Wichtig im Drachenboot sind Ausgewogenheit und Synchronität! Alle im Boot sollten das Paddel im Takt schwingen.Foto: Achim Pohl
Zur Vorbereitung ins Schwimmbad
Aus ganz NRW sind in diesem Jahr wieder die Drachenbootfreundinnen und -freunde angereist, unter anderem aus Herne, Wuppertal, Bad Oeynhausen und Freckenhorst. Einen längeren Weg hat auch das aus dem westfälischen Kamen kommende Team von den Hellweg-Werkstätten auf sich genommen. Die Hellweg-Werkstätten bieten an mehreren Standorten Arbeitsmöglichkeiten in verschiedenen Berufsfeldern für Menschen mit Behinderungen an. Kapitän Christian Merschmann (41), der dort als Bildungsbegleiter tätig ist, war schon um sieben Uhr morgens am Baldeneysee, um alles vorzubereiten und den Pavillon für die Mannschaft aufzubauen. Neben 14 Paddelnden sind auch zehn Fans mitgereist. "Alle, die im Boot sitzen, müssen vorher unter Beweis stellen, dass sie 100 Meter am Stück schwimmen können. Deswegen waren wir mit allen Teilnehmerinnen und Teilnehmern einen Tag im Schwimmbad, wo sie diesen Leistungsnachweis erbringen konnten", erzählt Merschmann. Aber zur Vorbereitung habe auch gehört, einmal in einem Boot zu sitzen und zu lernen, mit einem Paddel umzugehen.

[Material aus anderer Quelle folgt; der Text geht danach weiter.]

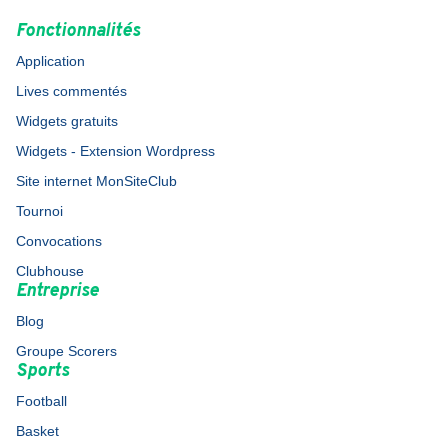
Fonctionnalités
Application
Lives commentés
Widgets gratuits
Widgets - Extension Wordpress
Site internet MonSiteClub
Tournoi
Convocations
Clubhouse
Entreprise
Blog
Groupe Scorers
Sports
Football
Basket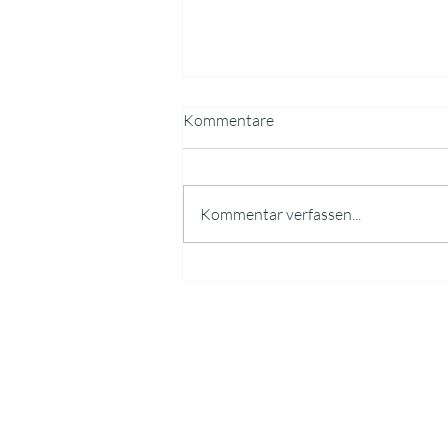
Kommentare
Kommentar verfassen...
Gelebte Artenvielfalt am SGH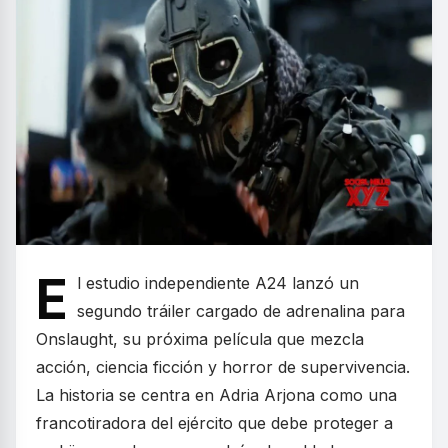
E
l estudio independiente A24 lanzó un
segundo tráiler cargado de adrenalina para
Onslaught, su próxima película que mezcla
acción, ciencia ficción y horror de supervivencia.
La historia se centra en Adria Arjona como una
francotiradora del ejército que debe proteger a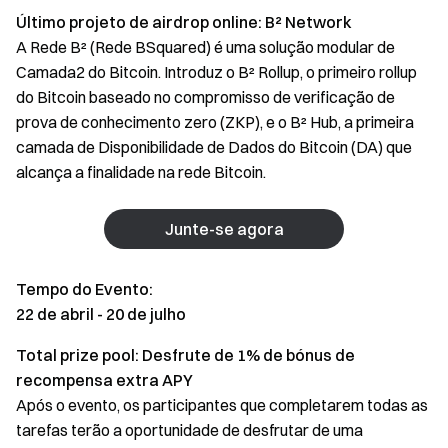
Último projeto de airdrop online: B² Network
A Rede B² (Rede BSquared) é uma solução modular de
Camada2 do Bitcoin. Introduz o B² Rollup, o primeiro rollup
do Bitcoin baseado no compromisso de verificação de
prova de conhecimento zero (ZKP), e o B² Hub, a primeira
camada de Disponibilidade de Dados do Bitcoin (DA) que
alcança a finalidade na rede Bitcoin.
Junte-se agora
Tempo do Evento:
22 de abril - 20 de julho
Total prize pool: Desfrute de 1% de bónus de
recompensa extra APY
Após o evento, os participantes que completarem todas as
tarefas terão a oportunidade de desfrutar de uma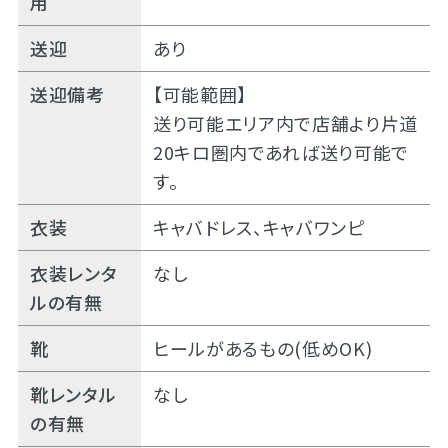
用
送迎
あり
送迎備考
【可能範囲】
送り可能エリア内で店舗より片道
20キロ圏内であれば送り可能で
す。
衣装
キャバドレス、キャバワンピ
衣装レンタ
なし
ルの有無
靴
ヒールがあるもの(低めOK)
靴レンタル
なし
の有無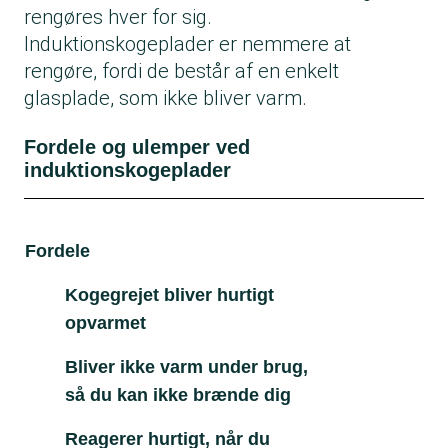
rengøres hver for sig.
Induktionskogeplader er nemmere at
rengøre, fordi de består af en enkelt
glasplade, som ikke bliver varm.
Fordele og ulemper ved
induktionskogeplader
Fordele
Ul
Kogegrejet bliver hurtigt
opvarmet
Bliver ikke varm under brug,
så du kan ikke brænde dig
Reagerer hurtigt, når du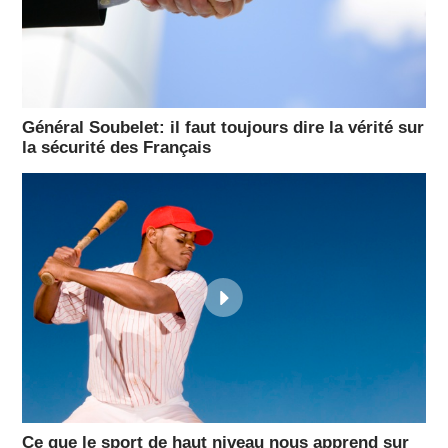
Général Soubelet: il faut toujours dire la vérité sur
la sécurité des Français
Ce que le sport de haut niveau nous apprend sur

"Are you ready? - Attention! - Go!"Foto: Achim Pohl
Schülerinnen und Schüler helfen ehrenamtlich
Die fehlenden Plätze im Boot - mit Trommler sind es 19 - werden durch Schülerinnen und Schüler des katholischen Gymnasiums B.M.V. aus Essen aufgefüllt, die mit großer Begeisterung tatkräftig unterstützen. Zu tun gibt es viel: den Menschen mit Beeinträchtigung ins Boot helfen, Schwimmwesten anlegen, mitpaddeln oder trommeln, Wasser aus den Booten schöpfen, die Musikanlage bedienen, Lunchpakete verteilen, Blutdruck messen und vieles mehr. Carolina ist eine von den Freiwilligen. Sie betreut mit ihrer Freundin Liv einen Informationsstand: "Auch wenn das Wetter nicht so gut ist, es macht richtig Spaß - vor allem das Paddeln. Beim letzten Rennen sind wir eingesprungen, und unser Team hat gewonnen. Da war eine Bombenstimmung!"
Dabei sein ist alles
Für den zweiten Durchlauf dürfen sich die Teams jetzt erst mal stärken. Obst, Brötchen und Müsli-Riegel gibt es. Wer Pommes und Würstchen essen möchte oder Lust auf ein Eis hat, kann sich am Verpflegungsstand vom "Franz", einem inklusiv geführten Hotel des Essener Franz Sales Hauses, versorgen. Die Begeisterung ist jedenfalls ungebrochen, als die Wikinger vom Hellweg-Express ein zweites Mal antreten. Mit einer Zeit von 1 Minute und 34 Sekunden fahren sie beim Winners-Cup im A-Finale auf den zweiten Platz, gleich hinter dem Team Eggers, das mit sechs Sekunden Vorsprung gewinnt. Mit ihrer Leistung sind sie hochzufrieden und ganz sicher beim nächsten Mal wieder dabei.